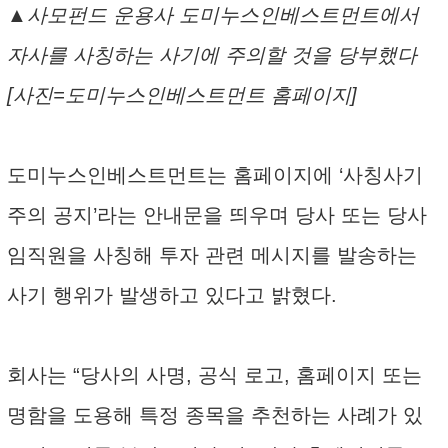
▲사모펀드 운용사 도미누스인베스트먼트에서
자사를 사칭하는 사기에 주의할 것을 당부했다
[사진=도미누스인베스트먼트 홈페이지]
도미누스인베스트먼트는 홈페이지에 ‘사칭사기
주의 공지’라는 안내문을 띄우며 당사 또는 당사
임직원을 사칭해 투자 관련 메시지를 발송하는
사기 행위가 발생하고 있다고 밝혔다.
회사는 “당사의 사명, 공식 로고, 홈페이지 또는
명함을 도용해 특정 종목을 추천하는 사례가 있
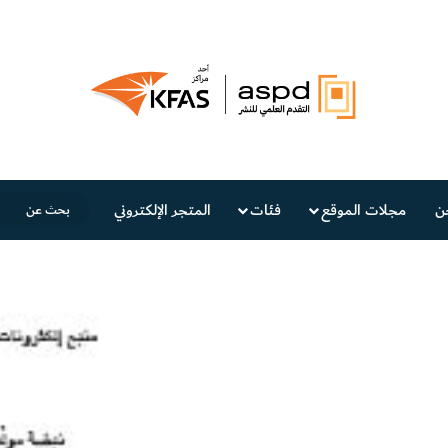
ن
مجلات الموقع
فئات
المتجر الإلكتروني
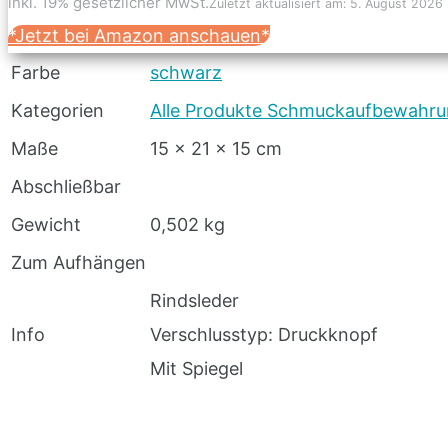
inkl. 19% gesetzlicher MwSt.
Zuletzt aktualisiert am: 5. August 2026
*Jetzt bei Amazon anschauen*
Farbe
schwarz
Kategorien
Alle Produkte Schmuckaufbewahr
Maße
15 x 21 x 15 cm
Abschließbar
Gewicht
0,502 kg
Zum Aufhängen
Rindsleder
Info
Verschlusstyp: Druckknopf
Mit Spiegel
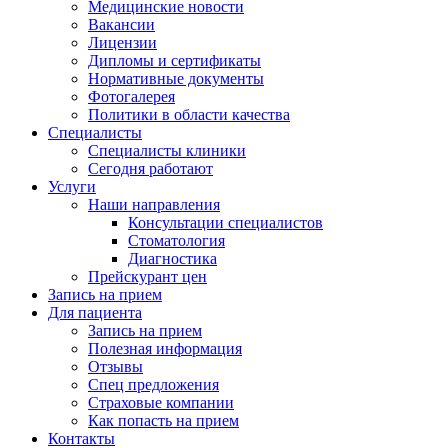
Медицинские новости
Вакансии
Лицензии
Дипломы и сертификаты
Нормативные документы
Фотогалерея
Политики в области качества
Специалисты
Специалисты клиники
Сегодня работают
Услуги
Наши направления
Консультации специалистов
Стоматология
Диагностика
Прейскурант цен
Запись на прием
Для пациента
Запись на прием
Полезная информация
Отзывы
Спец предложения
Страховые компании
Как попасть на прием
Контакты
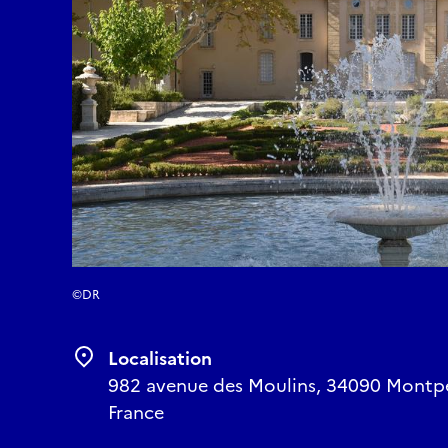
©DR
Localisation
982 avenue des Moulins, 34090 Montpell
France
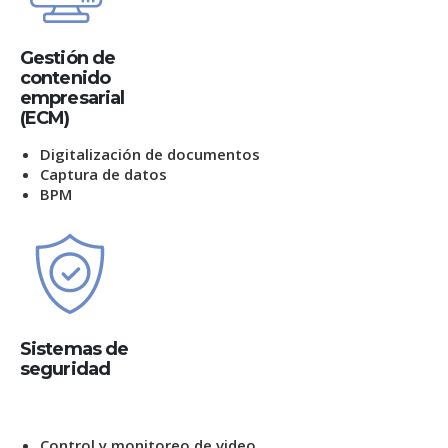
Gestión de
contenido
empresarial
(ECM)
Digitalización de documentos
Captura de datos
BPM
Sistemas de
seguridad
Control y monitoreo de video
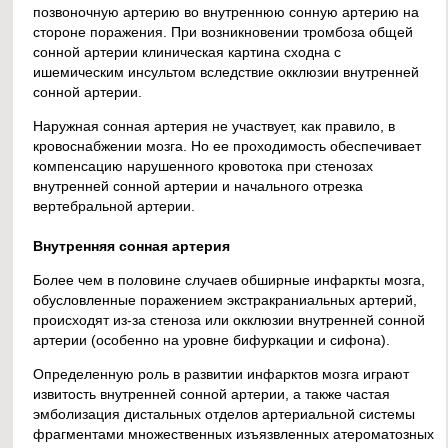
позвоночную артерию во внутреннюю сонную артерию на
стороне поражения. При возникновении тромбоза общей
сонной артерии клиническая картина сходна с
ишемическим инсультом вследствие окклюзии внутренней
сонной артерии.
Наружная сонная артерия не участвует, как правило, в
кровоснабжении мозга. Но ее проходимость обеспечивает
компенсацию нарушенного кровотока при стенозах
внутренней сонной артерии и начального отрезка
вертебральной артерии.
Внутренняя сонная артерия
Более чем в половине случаев обширные инфаркты мозга,
обусловленные поражением экстракраниальных артерий,
происходят из-за стеноза или окклюзии внутренней сонной
артерии (особенно на уровне бифуркации и сифона).
Определенную роль в развитии инфарктов мозга играют
извитость внутренней сонной артерии, а также частая
эмболизация дистальных отделов артериальной системы
фрагментами множественных изъязвленных атероматозных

■ **Aim of the task**
Copy the records above exactly, from the first line through the line containing "Zum Aufhängen", and leave out the pictures.

■ **Problem solution**
▲사모펀드 운용사 도미누스인베스트먼트에서
자사를 사칭하는 사기에 주의할 것을 당부했다
[사진=도미누스인베스트먼트 홈페이지]
도미누스인베스트먼트는 홈페이지에 ‘사칭사기
주의 공지’라는 안내문을 띄우며 당사 또는 당사
임직원을 사칭해 투자 관련 메시지를 발송하는
사기 행위가 발생하고 있다고 밝혔다.
회사는 “당사의 사명, 공식 로고, 홈페이지 또는
명함을 도용해 특정 종목을 추천하는 사례가 있
ن
مجلات الموقع
فئات
المتجر الإلكتروني
inkl. 19% gesetzlicher MwSt.
Zuletzt aktualisiert am: 5. August 2026
*Jetzt bei Amazon anschauen*
Farbe
schwarz
Kategorien
Alle Produkte Schmuckaufbewahr
Maße
15 x 21 x 15 cm
Abschließbar
Gewicht
0,502 kg
Zum Aufhängen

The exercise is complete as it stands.